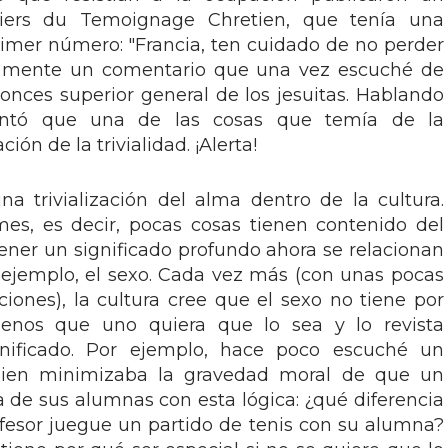
ahiers du Temoignage Chretien, que tenía una
primer número: "Francia, ten cuidado de no perder
la mente un comentario que una vez escuché de
nces superior general de los jesuitas. Hablando
mentó que una de las cosas que temía de la
ción de la trivialidad. ¡Alerta!
a trivialización del alma dentro de la cultura.
es, es decir, pocas cosas tienen contenido del
tener un significado profundo ahora se relacionan
ejemplo, el sexo. Cada vez más (con unas pocas
iones), la cultura cree que el sexo no tiene por
nos que uno quiera que lo sea y lo revista
nificado. Por ejemplo, hace poco escuché un
ien minimizaba la gravedad moral de que un
a de sus alumnas con esta lógica: ¿qué diferencia
fesor juegue un partido de tenis con su alumna?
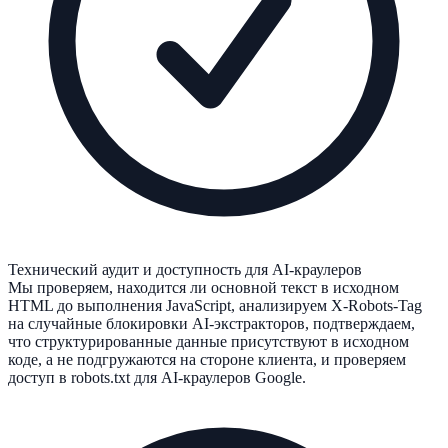
Технический аудит и доступность для AI-краулеров
Мы проверяем, находится ли основной текст в исходном
HTML до выполнения JavaScript, анализируем X-Robots-Tag
на случайные блокировки AI-экстракторов, подтверждаем,
что структурированные данные присутствуют в исходном
коде, а не подгружаются на стороне клиента, и проверяем
доступ в robots.txt для AI-краулеров Google.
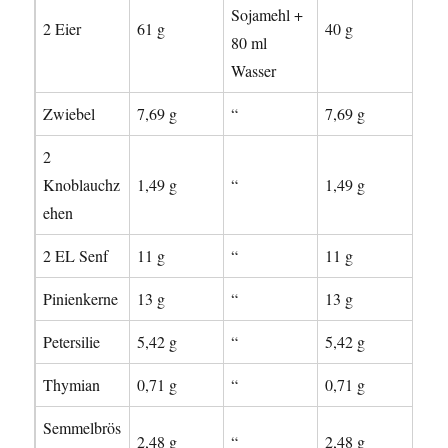
Sojamehl +
2 Eier
61 g
40 g
80 ml
Wasser
Zwiebel
7,69 g
“
7,69 g
2
Knoblauchz
1,49 g
“
1,49 g
ehen
2 EL Senf
11 g
“
11 g
Pinienkerne
13 g
“
13 g
Petersilie
5,42 g
“
5,42 g
Thymian
0,71 g
“
0,71 g
Semmelbrös
2,48 g
“
2,48 g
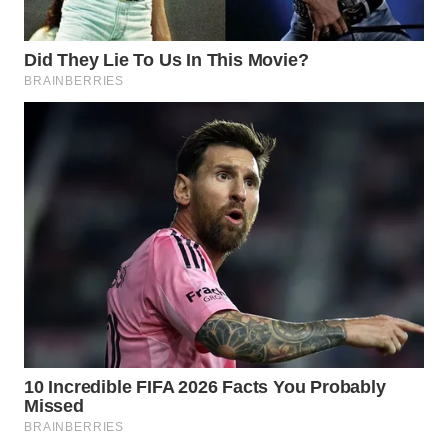
TANGERANG
WN
BINJAI
WN
CIREBON
WN
INDRAMAYU
WN
KUNINGAN
WN
MAJALENGKA
WN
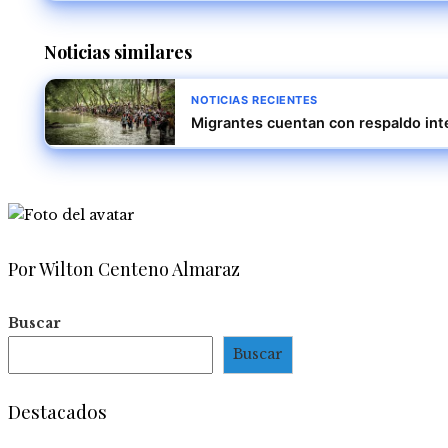
Noticias similares
NOTICIAS RECIENTES
Migrantes cuentan con respaldo inte
Por Wilton Centeno Almaraz
Buscar
Buscar
Destacados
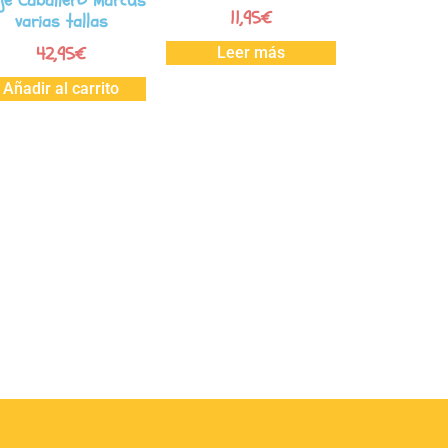
je Caballero Marcus
11,95
€
varias tallas
42,95
€
Leer más
Añadir al carrito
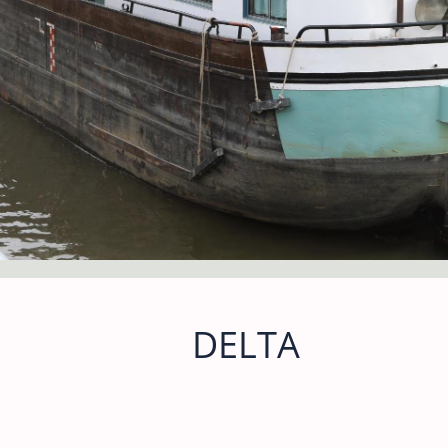
DELTA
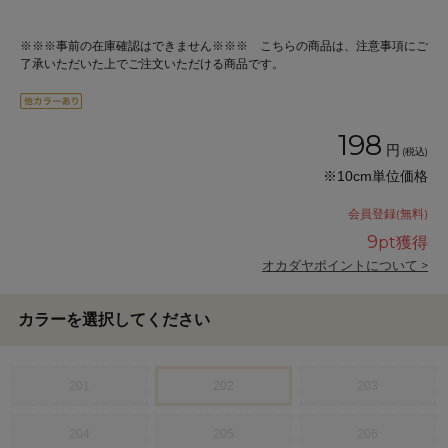
※※※事前の在庫確認はできません※※※ こちらの商品は、注意事項にご
了承いただいた上でご注文いただける商品です。
198
円
(税込)
※10cm単位価格
会員登録(無料)
9
pt獲得
オカダヤポイントについて >
カラーを選択してください
201
202
203
204
205
206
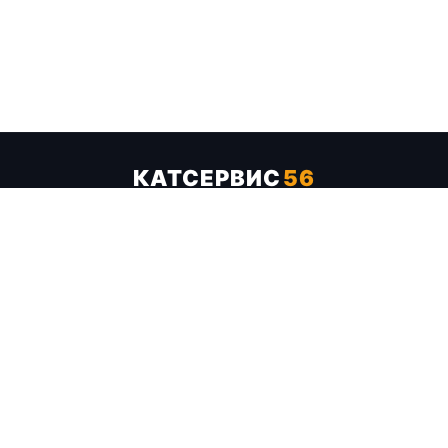
КАТСЕРВИС
56
Услуги
Цены
Бренды
Каталог ТТХ
Отзывы
О компании
Контакты
Карта сайта
+7 (961) 929-19-68
Заказать обратный звонок
ОПЛАТА В СЕРВИСЕ
МИР
VISA
MC
СБП
МЫ В СОЦСЕТЯХ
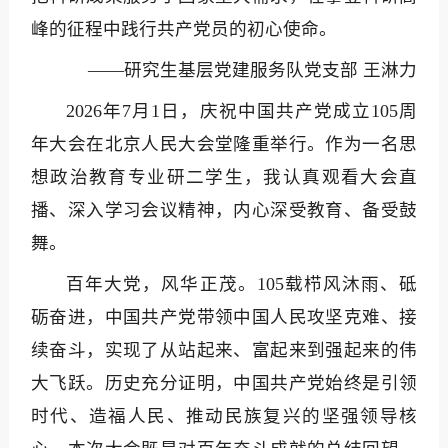
峰的征程中践行共产党员的初心使命。
——研究生基层党建服务队党支部 王淋力
2026年7月1日，庆祝中国共产党成立105周
年大会在北京人民大会堂隆重举行。作为一名思
想政治教育专业研二学生，我认真观看大会直
播、深入学习会议精神，内心深受教育、备受鼓
舞。
百年大党，风华正茂。105载栉风沐雨、砥
砺奋进，中国共产党带领中国人民攻坚克难、接
续奋斗，实现了从站起来、富起来到强起来的伟
大飞跃。历史充分证明，中国共产党始终是引领
时代、造福人民、推动民族复兴的坚强领导核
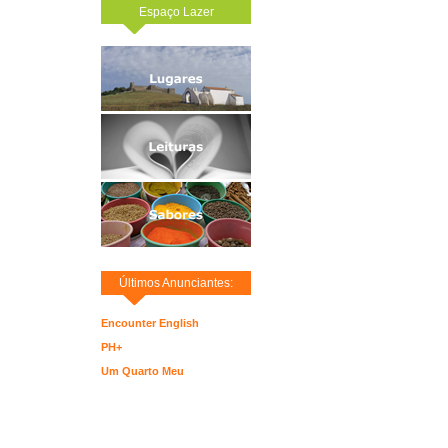
Espaço Lazer
Últimos Anunciantes:
Encounter English
PH+
Um Quarto Meu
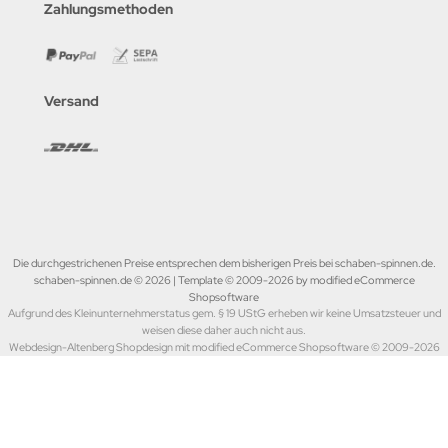
Zahlungsmethoden
Versand
Die durchgestrichenen Preise entsprechen dem bisherigen Preis bei schaben-spinnen.de.
schaben-spinnen.de © 2026 | Template © 2009-2026 by modified eCommerce
Shopsoftware
Aufgrund des Kleinunternehmerstatus gem. § 19 UStG erheben wir keine Umsatzsteuer und
weisen diese daher auch nicht aus.
Webdesign-Altenberg Shopdesign mit modified eCommerce Shopsoftware © 2009-2026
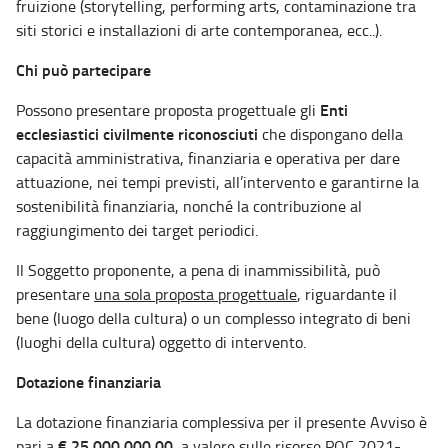
fruizione (storytelling, performing arts, contaminazione tra
siti storici e installazioni di arte contemporanea, ecc..).
Chi può partecipare
Enti
Possono presentare proposta progettuale gli
ecclesiastici civilmente riconosciuti
che dispongano della
capacità amministrativa, finanziaria e operativa per dare
attuazione, nei tempi previsti, all’intervento e garantirne la
sostenibilità finanziaria, nonché la contribuzione al
raggiungimento dei target periodici.
Il Soggetto proponente, a pena di inammissibilità, può
presentare
una sola proposta progettuale
, riguardante il
bene (luogo della cultura) o un complesso integrato di beni
(luoghi della cultura) oggetto di intervento.
Dotazione finanziaria
La dotazione finanziaria complessiva per il presente Avviso è
€ 25.000.000,00
pari a
, a valere sulle risorse POC 2021-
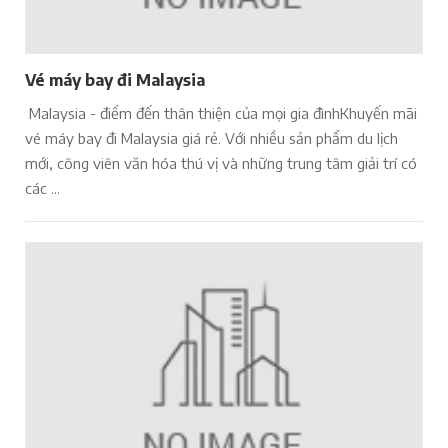
Vé máy bay đi Malaysia
Malaysia - điểm đến thân thiện của mọi gia đìnhKhuyến mãi
vé máy bay đi Malaysia giá rẻ. Với nhiều sản phẩm du lịch
mới, công viên văn hóa thú vị và những trung tâm giải trí có
các ...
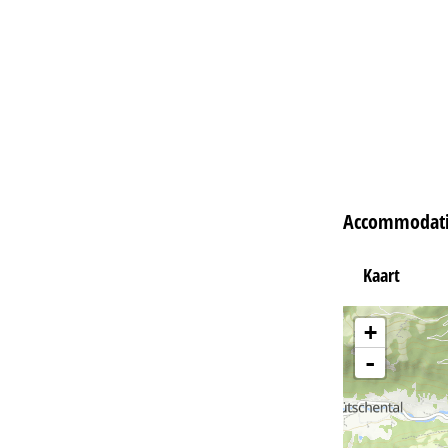
Accommodatie
Kaart
+
-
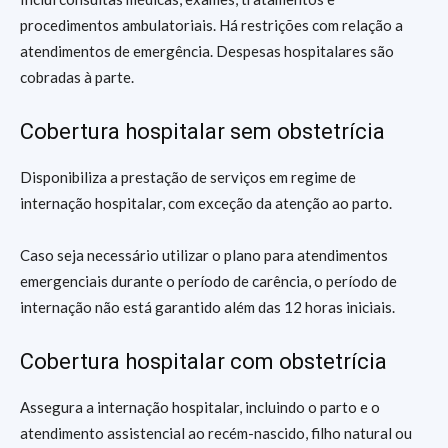
procedimentos ambulatoriais. Há restrições com relação a
atendimentos de emergência. Despesas hospitalares são
cobradas à parte.
Cobertura hospitalar sem obstetrícia
Disponibiliza a prestação de serviços em regime de
internação hospitalar, com exceção da atenção ao parto.
Caso seja necessário utilizar o plano para atendimentos
emergenciais durante o período de carência, o período de
internação não está garantido além das 12 horas iniciais.
Cobertura hospitalar com obstetrícia
Assegura a internação hospitalar, incluindo o parto e o
atendimento assistencial ao recém-nascido, filho natural ou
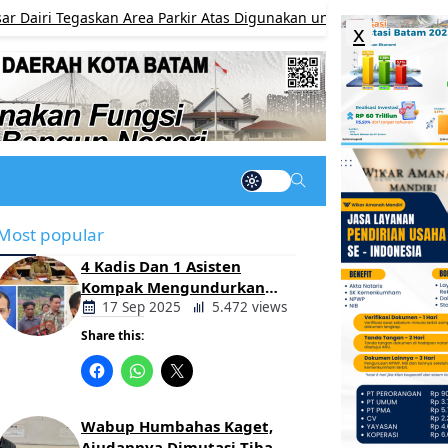
egaskan Area Parkir Atas Digunakan untuk Lapak K5 Setiap Sabtu,
x
Most popular
4 Kadis Dan 1 Asisten
Kompak Mengundurkan
Diri, Ada Apa Pemerintahan
17 Sep 2025
5.472 views
Oloan
Share this:
Berita
Daerah
Wabup Humbahas Kaget,
Ajudannya Dimutasi Tiba-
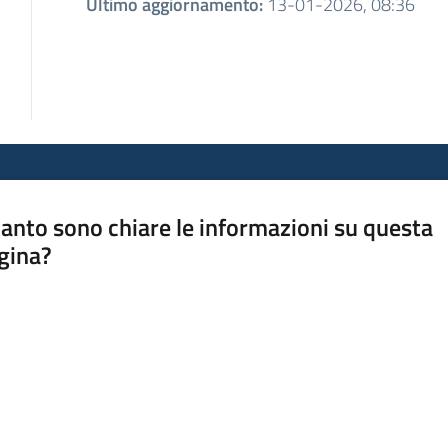
Ultimo aggiornamento
:
13-01-2026, 08:36
anto sono chiare le informazioni su questa
gina?
a da 1 a 5 stelle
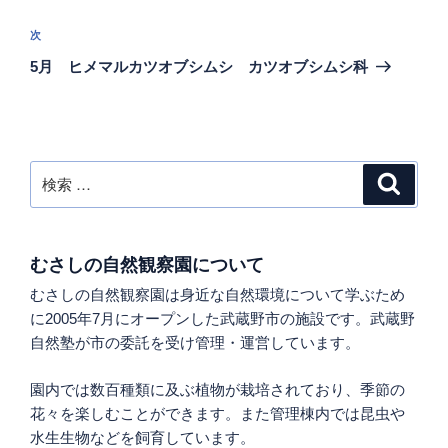
ナ
の
ビ
投
次
次
稿
ゲ
の
5月 ヒメマルカツオブシムシ カツオブシムシ科
投
ー
稿
シ
ョ
ン
検
検
索
索:
むさしの自然観察園について
むさしの自然観察園は身近な自然環境について学ぶため
に2005年7月にオープンした武蔵野市の施設です。武蔵野
自然塾が市の委託を受け管理・運営しています。
園内では数百種類に及ぶ植物が栽培されており、季節の
花々を楽しむことができます。また管理棟内では昆虫や
水生生物などを飼育しています。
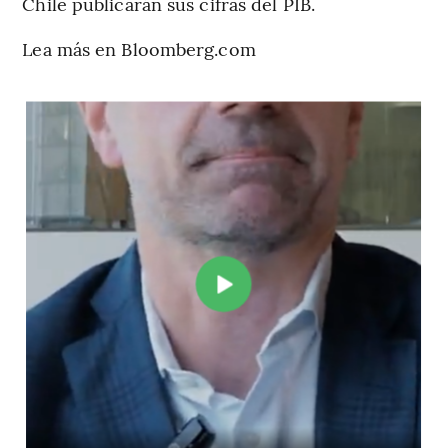
Chile publicarán sus cifras del PIB.
Lea más en Bloomberg.com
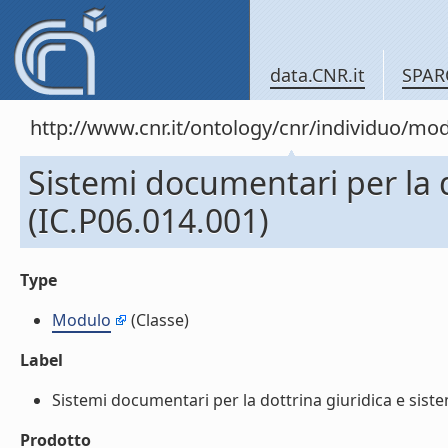
data.CNR.it
SPAR
http://www.cnr.it/ontology/cnr/individuo/mo
Sistemi documentari per la do
(IC.P06.014.001)
Type
Modulo
(Classe)
Label
Sistemi documentari per la dottrina giuridica e sistemi
Prodotto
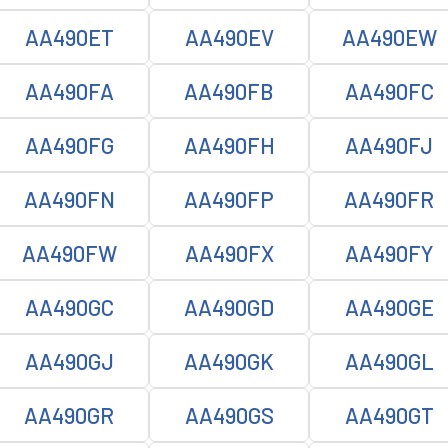
AA490ET
AA490EV
AA490EW
AA490FA
AA490FB
AA490FC
AA490FG
AA490FH
AA490FJ
AA490FN
AA490FP
AA490FR
AA490FW
AA490FX
AA490FY
AA490GC
AA490GD
AA490GE
AA490GJ
AA490GK
AA490GL
AA490GR
AA490GS
AA490GT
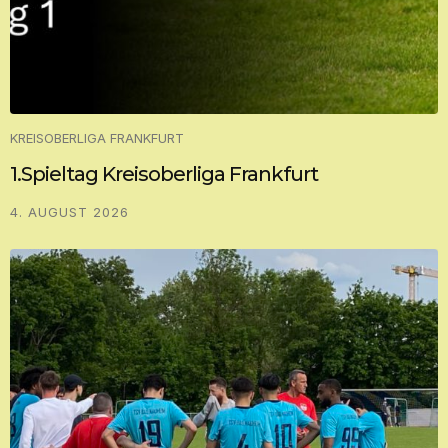
KREISOBERLIGA FRANKFURT
1.Spieltag Kreisoberliga Frankfurt
4. AUGUST 2026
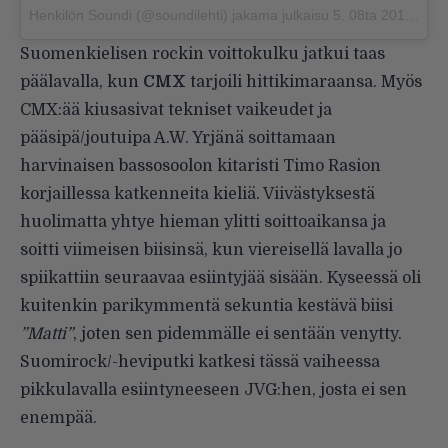
Henkilön Soundi (@soundilehti) jakama julkaisu
5. 08ta 2017 klo 8.12 PDT
Suomenkielisen rockin voittokulku jatkui taas
päälavalla, kun
CMX
tarjoili hittikimaraansa. Myös
CMX:ää kiusasivat tekniset vaikeudet ja
pääsipä/joutuipa A.W. Yrjänä soittamaan
harvinaisen bassosoolon kitaristi Timo Rasion
korjaillessa katkenneita kieliä. Viivästyksestä
huolimatta yhtye hieman ylitti soittoaikansa ja
soitti viimeisen biisinsä, kun viereisellä lavalla jo
spiikattiin seuraavaa esiintyjää sisään. Kyseessä oli
kuitenkin parikymmentä sekuntia kestävä biisi
”Matti”
, joten sen pidemmälle ei sentään venytty.
Suomirock/-heviputki katkesi tässä vaiheessa
pikkulavalla esiintyneeseen JVG:hen, josta ei sen
enempää.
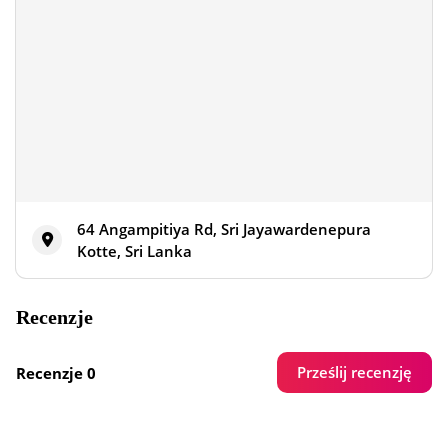
64 Angampitiya Rd, Sri Jayawardenepura
Kotte, Sri Lanka
Recenzje
Prześlij recenzję
Recenzje 0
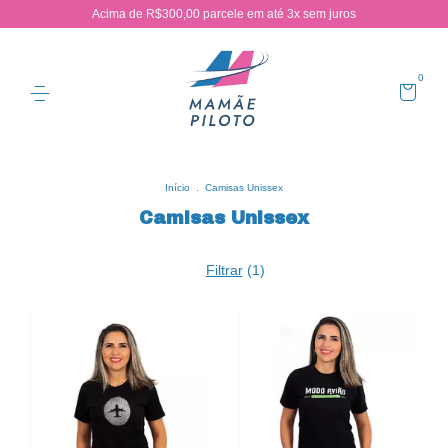
Acima de R$300,00 parcele em até 3x sem juros
0
Início
.
Camisas Unissex
Camisas Unissex
Filtrar
(
1
)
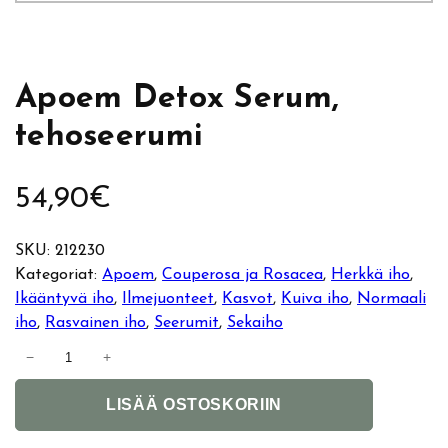
Apoem Detox Serum,
tehoseerumi
54,90
€
SKU:
212230
Kategoriat:
Apoem
, 
Couperosa ja Rosacea
, 
Herkkä iho
, 
Ikääntyvä iho
, 
Ilmejuonteet
, 
Kasvot
, 
Kuiva iho
, 
Normaali
iho
, 
Rasvainen iho
, 
Seerumit
, 
Sekaiho
A
−
+
p
A
o
LISÄÄ OSTOSKORIIN
l
e
t
m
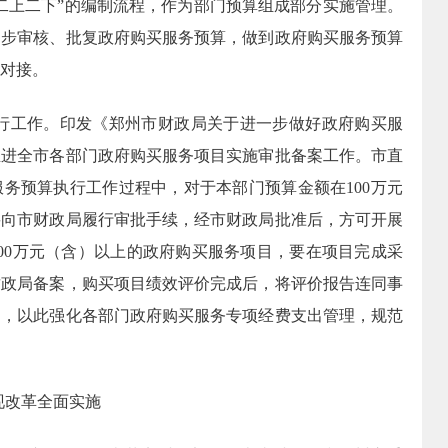
二上二下
”
的编制流程，作为部门预算组成部分实施管理。
同步审核、批复政府购买服务预算，做到政府购买服务预算
对接。
行工作。印发《郑州市财政局关于进一步做好政府购买服
推进全市各部门政府购买服务项目实施审批备案工作。市直
服务预算执行工作过程中，对于本部门预算金额在
100
万元
要向市财政局履行审批手续，经市财政局批准后，方可开展
00
万元（含）以上的政府购买服务项目，要在项目完成采
财政局备案，购买项目绩效评价完成后，将评价报告连同事
案，以此强化各部门政府购买服务专项经费支出管理，规范
现改革全面实施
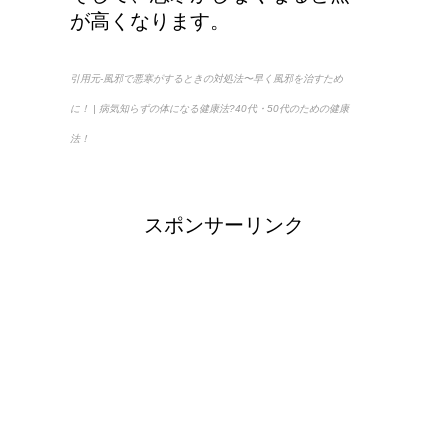
が高くなります。
引用元-風邪で悪寒がするときの対処法〜早く風邪を治すため
に！ | 病気知らずの体になる健康法?40代・50代のための健康
法！
スポンサーリンク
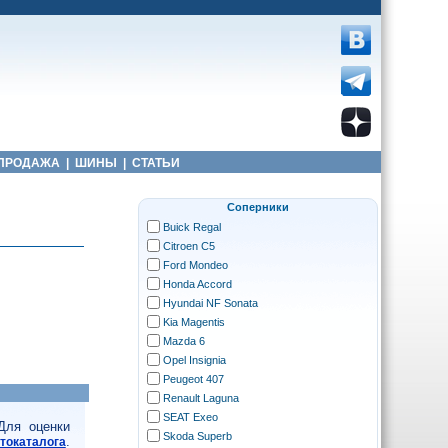
ПРОДАЖА
|
ШИНЫ
|
СТАТЬИ
Соперники
Buick Regal
Citroen C5
Ford Mondeo
Honda Accord
Hyundai NF Sonata
Kia Magentis
Mazda 6
Opel Insignia
Peugeot 407
Renault Laguna
SEAT Exeo
Для оценки
Skoda Superb
.
токаталога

▶ _YOUR GOAL_:
Above are the records; copy from them only the lines starting at the one containing "砺奋进，中国共产党带领中国人民攻坚克难、接" and ending at the one containing "Cobertura hospitalar com obstetrícia", exactly and without pictures.

▶ _RESULT FOR THIS EXERCISE_:
砺奋进，中国共产党带领中国人民攻坚克难、接
续奋斗，实现了从站起来、富起来到强起来的伟
大飞跃。历史充分证明，中国共产党始终是引领
时代、造福人民、推动民族复兴的坚强领导核
Espaço Lazer
Últimos Anunciantes:
Encounter English
PH+
Um Quarto Meu
Zahlungsmethoden
Versand
Die durchgestrichenen Preise entsprechen dem bisherigen Preis bei schaben-spinnen.de.
schaben-spinnen.de © 2026 | Template © 2009-2026 by modified eCommerce
Shopsoftware
Aufgrund des Kleinunternehmerstatus gem. § 19 UStG erheben wir keine Umsatzsteuer und
weisen diese daher auch nicht aus.
Webdesign-Altenberg Shopdesign mit modified eCommerce Shopsoftware © 2009-2026
fruizione (storytelling, performing arts, contaminazione tra
siti storici e installazioni di arte contemporanea, ecc..).
Chi può partecipare
Enti
Possono presentare proposta progettuale gli
ecclesiastici civilmente riconosciuti
che dispongano della
capacità amministrativa, finanziaria e operativa per dare
attuazione, nei tempi previsti, all’intervento e garantirne la
sostenibilità finanziaria, nonché la contribuzione al
raggiungimento dei target periodici.
Il Soggetto proponente, a pena di inammissibilità, può
presentare
una sola proposta progettuale
, riguardante il
bene (luogo della cultura) o un complesso integrato di beni
(luoghi della cultura) oggetto di intervento.
Dotazione finanziaria
La dotazione finanziaria complessiva per il presente Avviso è
€ 25.000.000,00
pari a
, a valere sulle risorse POC 2021-
Vé máy bay đi Malaysia
Malaysia - điểm đến thân thiện của mọi gia đìnhKhuyến mãi
vé máy bay đi Malaysia giá rẻ. Với nhiều sản phẩm du lịch
mới, công viên văn hóa thú vị và những trung tâm giải trí có
các ...
Accommodatie
Kaart
+
-
procedimentos ambulatoriais. Há restrições com relação a
atendimentos de emergência. Despesas hospitalares são
cobradas à parte.
Cobertura hospitalar sem obstetrícia
Disponibiliza a prestação de serviços em regime de
internação hospitalar, com exceção da atenção ao parto.
Caso seja necessário utilizar o plano para atendimentos
emergenciais durante o período de carência, o período de
internação não está garantido além das 12 horas iniciais.
Cobertura hospitalar com obstetrícia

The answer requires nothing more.